§ **Activity**: The lines below, from the one holding "entregar resultados reais." through the one holding "(4) 보고서는 노출 사이즈 기준으로 제공하고 있어 변경", are to be restated word for word, with all images left out.

§ **Source information**:

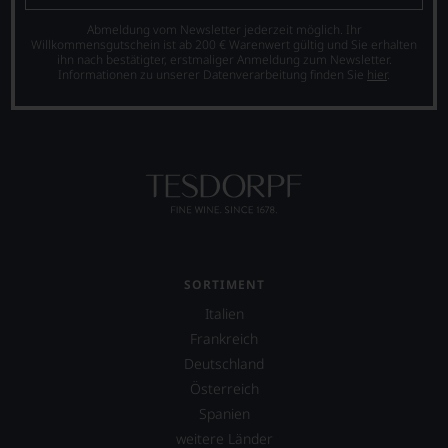
das
Experten-
Abmeldung vom Newsletter jederzeit möglich. Ihr
und
Willkommensgutschein ist ab 200 € Warenwert gültig und Sie erhalten
ihn nach bestätigter, erstmaliger Anmeldung zum Newsletter.
Verkostungsteam
Informationen zu unserer Datenverarbeitung finden Sie
hier
.
des
Hauses
Tesdorpf,
diskutieren
leidenschaftlich,
aber
konstruktiv
jeden
Wein
im
Hinblick
SORTIMENT
auf
Herkunft,
Italien
Stilistik,
Frankreich
Rebsortentypizität
Deutschland
und
Charakteristik.
Österreich
Und
Spanien
daraus
weitere Länder
ergeben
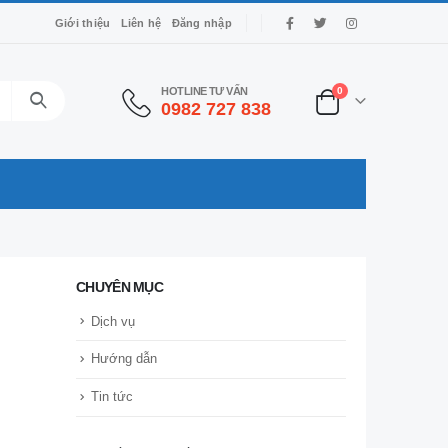
Giới thiệu
Liên hệ
Đăng nhập
HOTLINE TƯ VẤN
0
0982 727 838
CHUYÊN MỤC
Dịch vụ
Hướng dẫn
Tin tức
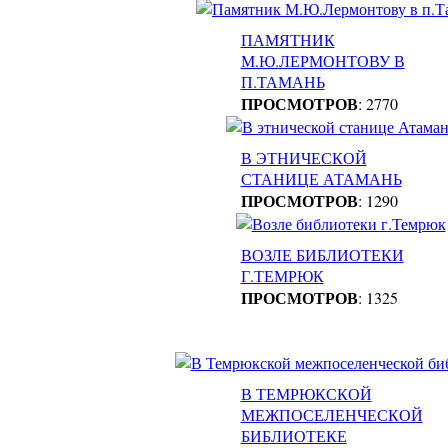
ПАМЯТНИК
М.Ю.ЛЕРМОНТОВУ В
П.ТАМАНЬ
ПРОСМОТРОВ
: 2770
В ЭТНИЧЕСКОЙ
СТАНИЦЕ АТАМАНЬ
ПРОСМОТРОВ
: 1290
ВОЗЛЕ БИБЛИОТЕКИ
Г.ТЕМРЮК
ПРОСМОТРОВ
: 1325
В ТЕМРЮКСКОЙ
МЕЖПОСЕЛЕНЧЕСКОЙ
БИБЛИОТЕКЕ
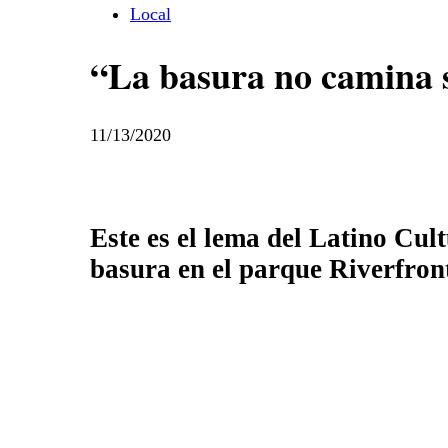
Local
“La basura no camina 
11/13/2020
Este es el lema del Latino Cul
basura en el parque Riverfront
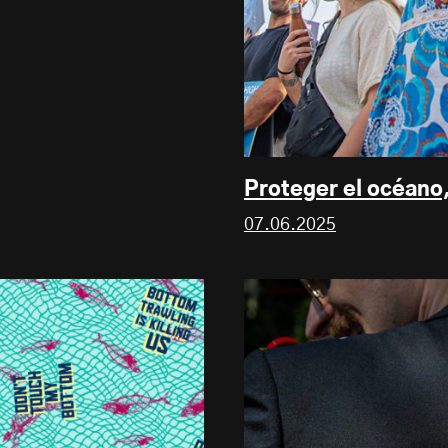
Proteger el océano,
07.06.2025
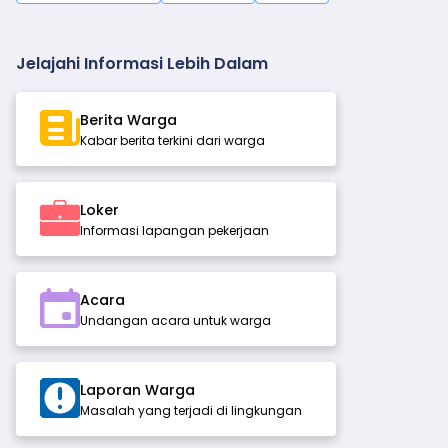
Jelajahi Informasi Lebih Dalam
Berita Warga
Kabar berita terkini dari warga
Loker
Informasi lapangan pekerjaan
Acara
Undangan acara untuk warga
Laporan Warga
Masalah yang terjadi di lingkungan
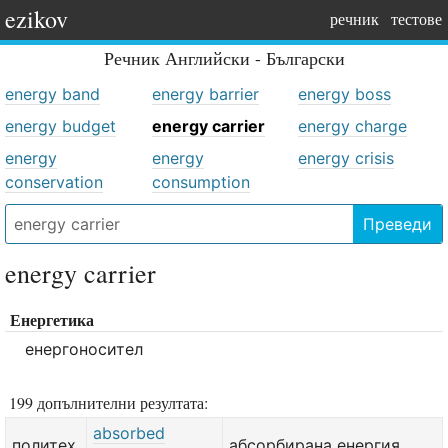
ezikov
речник
тестове
Речник
Английски - Български
energy band
energy barrier
energy boss
energy budget
energy carrier
energy charge
energy
energy
energy crisis
conservation
consumption
Преведи
energy carrier
Енергетика
енергоносител
199 допълнителни резултата:
absorbed
политех.
абсорбирана енергия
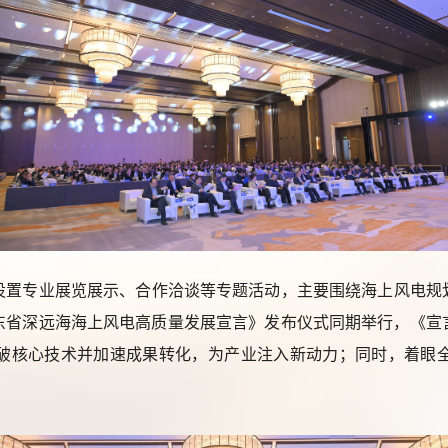
期设置专业展览展示、合作洽谈等专题活动，主要围绕海上风电规
东省深远海海上风电高质量发展宣言》发布仪式同期举行，《宣
破核心技术并加速成果转化，为产业注入新动力；同时，着眼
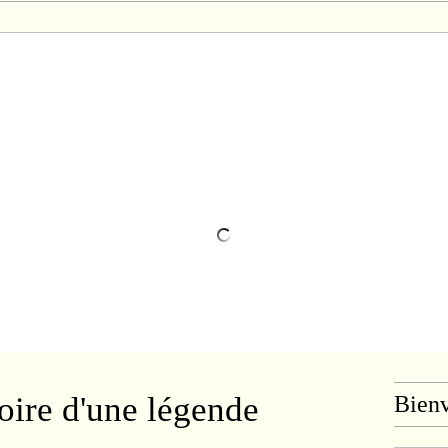
oire d'une légende
Bien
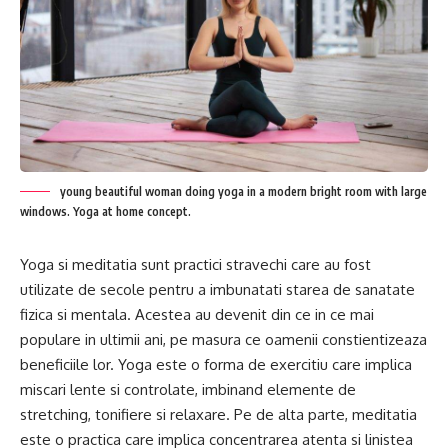
young beautiful woman doing yoga in a modern bright room with large
windows. Yoga at home concept.
Yoga si meditatia sunt practici stravechi care au fost
utilizate de secole pentru a imbunatati starea de sanatate
fizica si mentala. Acestea au devenit din ce in ce mai
populare in ultimii ani, pe masura ce oamenii constientizeaza
beneficiile lor. Yoga este o forma de exercitiu care implica
miscari lente si controlate, imbinand elemente de
stretching, tonifiere si relaxare. Pe de alta parte, meditatia
este o practica care implica concentrarea atenta si linistea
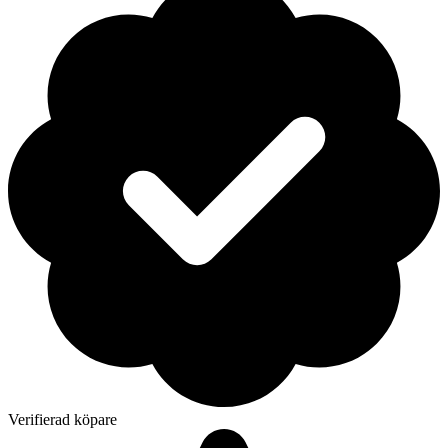
Verifierad köpare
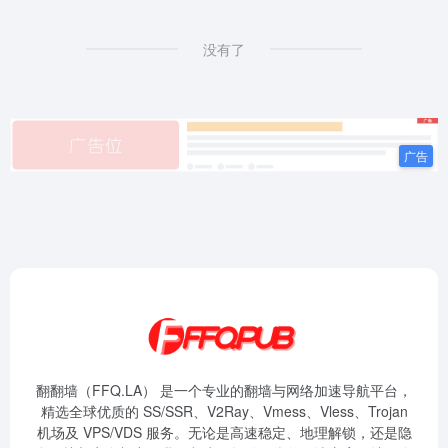
没有了
翻翻墙（FFQ.LA） 是一个专业的翻墙与网络加速导航平台，
精选全球优质的 SS/SSR、V2Ray、Vmess、Vless、Trojan
机场及 VPS/VDS 服务。无论是高速稳定、地理解锁，还是隐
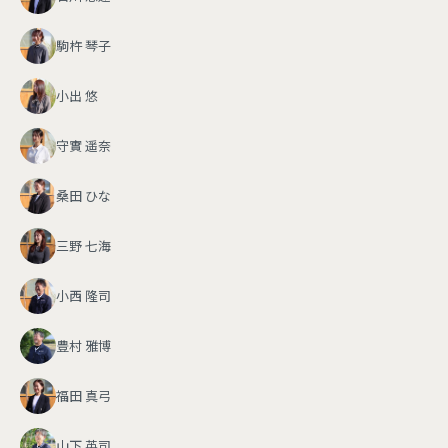
駒杵 琴子
小出 悠
守實 遥奈
桑田 ひな
三野 七海
小西 隆司
豊村 雅博
福田 真弓
山下 英司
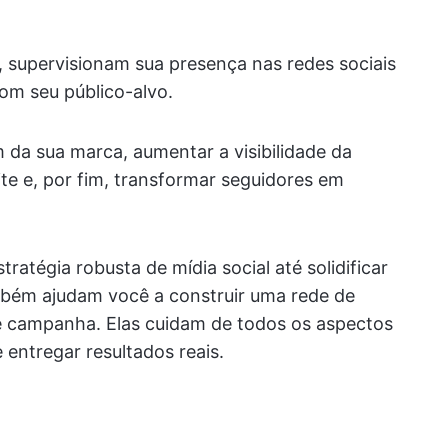
, supervisionam sua presença nas redes sociais
om seu público-alvo.
 da sua marca, aumentar a visibilidade da
ite e, por fim, transformar seguidores em
ratégia robusta de mídia social até solidificar
bém ajudam você a construir uma rede de
de campanha. Elas cuidam de todos os aspectos
 entregar resultados reais.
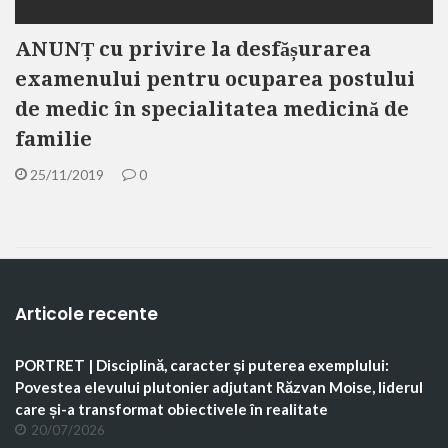
ANUNȚ cu privire la desfășurarea
examenului pentru ocuparea postului
de medic în specialitatea medicină de
familie
25/11/2019
0
Articole recente
PORTRET | Disciplină, caracter și puterea exemplului:
Povestea elevului plutonier adjutant Răzvan Moise, liderul
care și-a transformat obiectivele în realitate
20/07/2026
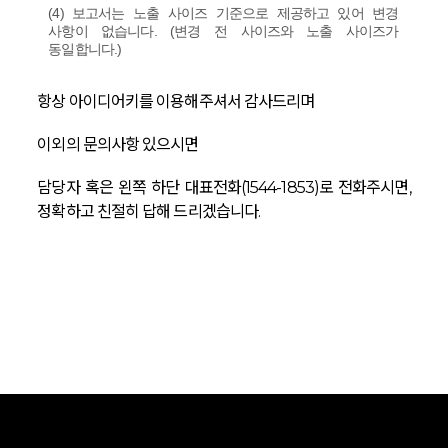
(4) 보고서는 노출 사이즈 기준으로 제공하고 있어 변경
사항이 없습니다. (변경 전 사이즈와 노출 사이즈가
동일합니다.)
항상 아이디어키를 이용해주셔서 감사드리며
이외의 문의사항 있으시면
담당자 혹은 왼쪽 하단 대표전화(1544-1853)로 전화주시면,
정확하고 친절히 답해 드리겠습니다.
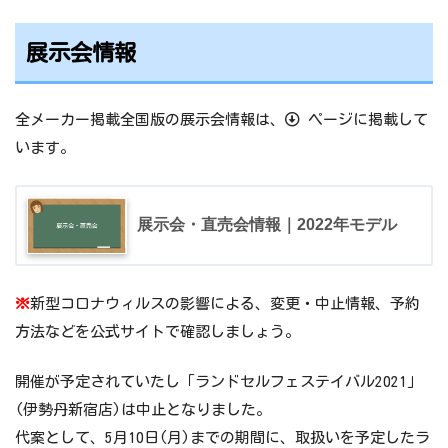
展示会情報
全メーカー掲載全国版の展示会情報は、
ページに掲載して
います。
展示会・直売会情報｜2022年モデル
※
新型コロナウィルスの影響による、変更・中止情報、予約
方法などを公式サイトで確認しましょう。
開催が予定されていたし「ランドセルフェステイバル2021」
(伊勢丹新宿店)は中止となりました。
代案として、5月10日(月)までの期間に、取扱いを予定したラ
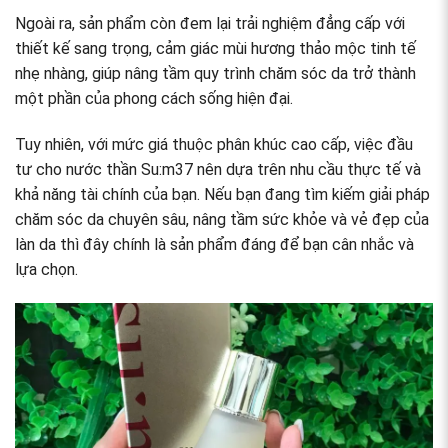
Ngoài ra, sản phẩm còn đem lại trải nghiệm đẳng cấp với
thiết kế sang trọng, cảm giác mùi hương thảo mộc tinh tế
nhẹ nhàng, giúp nâng tầm quy trình chăm sóc da trở thành
một phần của phong cách sống hiện đại.
Tuy nhiên, với mức giá thuộc phân khúc cao cấp, việc đầu
tư cho nước thần Su:m37 nên dựa trên nhu cầu thực tế và
khả năng tài chính của bạn. Nếu bạn đang tìm kiếm giải pháp
chăm sóc da chuyên sâu, nâng tầm sức khỏe và vẻ đẹp của
làn da thì đây chính là sản phẩm đáng để bạn cân nhắc và
lựa chọn.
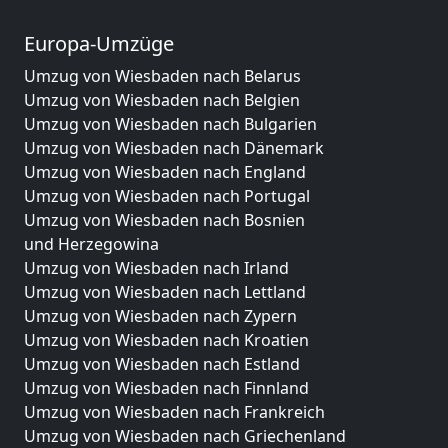
Europa-Umzüge
Umzug von Wiesbaden nach Belarus
Umzug von Wiesbaden nach Belgien
Umzug von Wiesbaden nach Bulgarien
Umzug von Wiesbaden nach Dänemark
Umzug von Wiesbaden nach England
Umzug von Wiesbaden nach Portugal
Umzug von Wiesbaden nach Bosnien
und Herzegowina
Umzug von Wiesbaden nach Irland
Umzug von Wiesbaden nach Lettland
Umzug von Wiesbaden nach Zypern
Umzug von Wiesbaden nach Kroatien
Umzug von Wiesbaden nach Estland
Umzug von Wiesbaden nach Finnland
Umzug von Wiesbaden nach Frankreich
Umzug von Wiesbaden nach Griechenland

§ **Exercise result**:
 entregar resultados reais.
ANUNȚ cu privire la desfășurarea
examenului pentru ocuparea postului
de medic în specialitatea medicină de
familie
25/11/2019
0
Articole recente
PORTRET | Disciplină, caracter și puterea exemplului:
Povestea elevului plutonier adjutant Răzvan Moise, liderul
care și-a transformat obiectivele în realitate
20/07/2026
(4) 보고서는 노출 사이즈 기준으로 제공하고 있어 변경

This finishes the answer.